Make sure you’re doing your lunges the right way to get the most benefit:
Single-leg mini squats
Although single-leg mini squats strengthen some of the same muscles worked with lunges, the exercises target these muscles somewhat differently. According to Dr. Candy, “Single-leg mini-squats require more balance to control the leg so they typically help strengthen the hip abductor and hip rotator muscles more than lunges, but the gluteus maximus not quite as much.”
- Stand upright with good posture, and engage your core as you lift one leg off the ground.
- Bend your knee and hip on the supporting leg as you sit back into a squat, going only as deep as you can handle.
- You can gently hold onto a surface for balance, but try to use your supporting leg to stand back up—don’t rely on your arms.
- Complete 10 to 15 reps per side.
Heel walking
Walking on your heels with your toes up may look funny, but it can help strengthen the tibialis anterior muscle in the front of the shin. “This helps ensure that you lift your toes up properly when swinging your legs through, so they don’t drag on the ground and trip you,” says Dr. Candy. This exercise can also help keep your foot from “slapping” down on the ground and can help absorb shock. Ultimately, this may help prevent shin splints, a common and sometimes debilitating injury in walkers and runners.
- Keeping your core tight and your posture tall, walk on your heels for 30 to 50 meters and then walk back.

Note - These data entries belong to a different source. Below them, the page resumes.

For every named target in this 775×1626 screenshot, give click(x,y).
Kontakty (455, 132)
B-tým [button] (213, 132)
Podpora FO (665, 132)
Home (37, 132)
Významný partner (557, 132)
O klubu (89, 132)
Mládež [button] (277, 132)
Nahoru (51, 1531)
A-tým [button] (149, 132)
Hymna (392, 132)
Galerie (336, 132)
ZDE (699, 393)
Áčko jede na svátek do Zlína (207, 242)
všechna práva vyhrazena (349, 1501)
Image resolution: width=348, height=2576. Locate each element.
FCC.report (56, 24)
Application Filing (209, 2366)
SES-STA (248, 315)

- Repeat two to three times.
Additional tips for safe summertime walking
Build up your mileage slowly: Increasing your activity level too rapidly can cause injuries. “After the winter, many people have cabin fever and are motivated to get outside, and start a walking routine,” Dr. Candy says. “However, if you start walking too much too soon, you may cause an injury that keeps you from walking as much as you’d like the rest of the summer.”
Drink lots of water: You sweat more than you think. Staying properly hydrated can help your muscles recoup.

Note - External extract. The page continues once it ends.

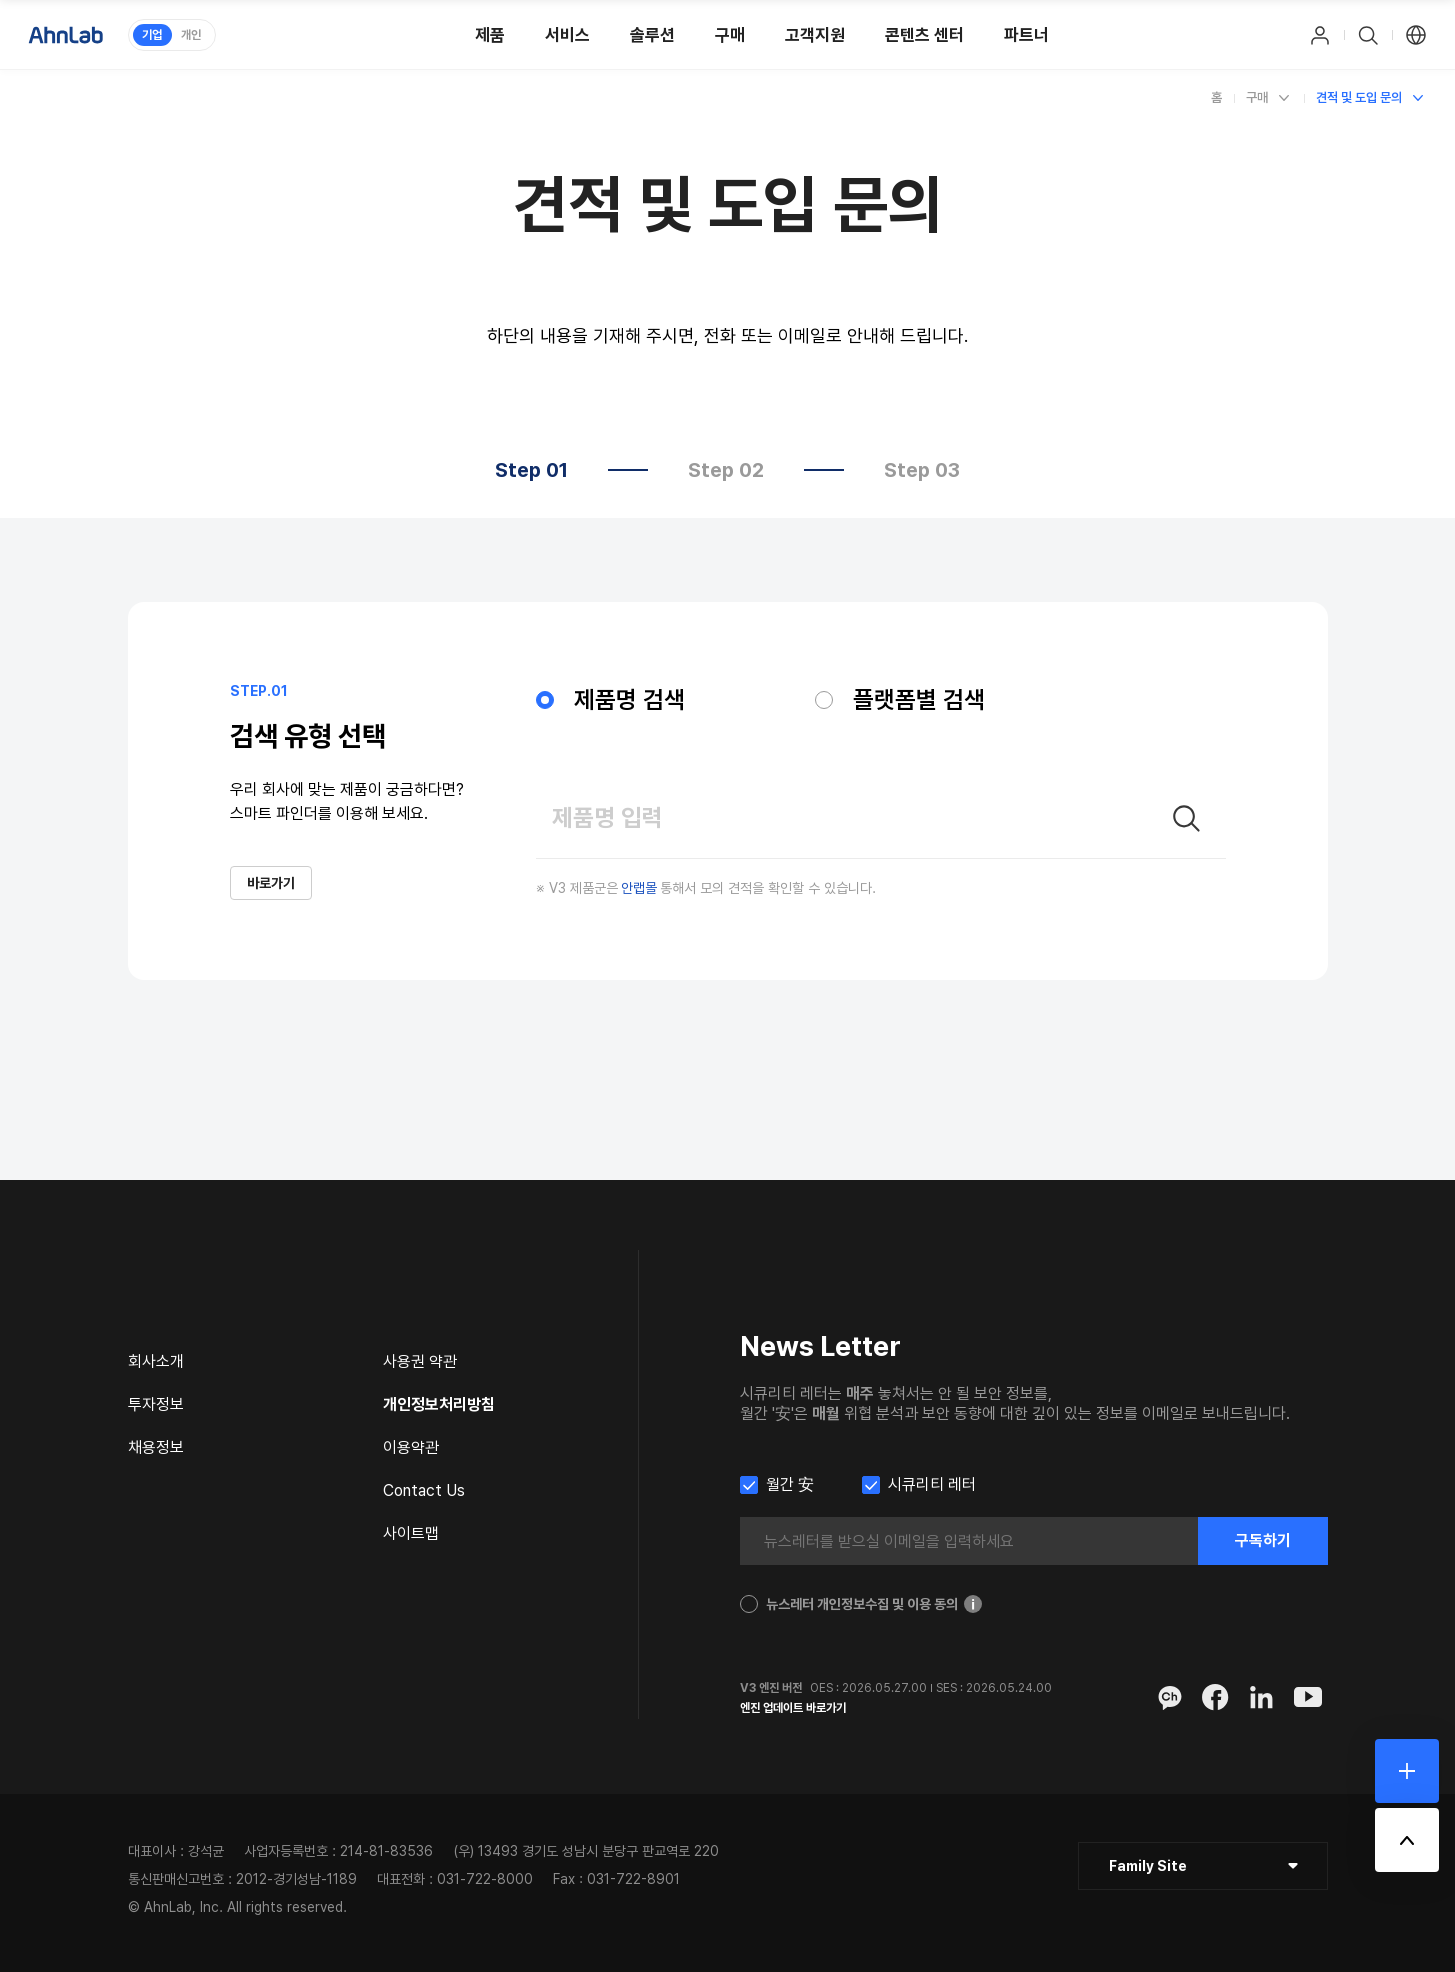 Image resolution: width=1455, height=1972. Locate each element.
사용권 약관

Get enough sleep: The body needs to recover from extra activity. Practice good sleep hygiene with a consistent sleep routine to optimize your rest.
Eat nutritious foods: Your body needs nutrients like protein, vitamins, minerals, and sufficient energy to repair tissues after exercise.
Don’t ignore pain: “If you have a pain that’s more than just an ache, or if it’s nagging and doesn’t seem to be going away, see a physical therapist to get it checked out and find out what you can do to walk more safely,” advises Dr. Candy.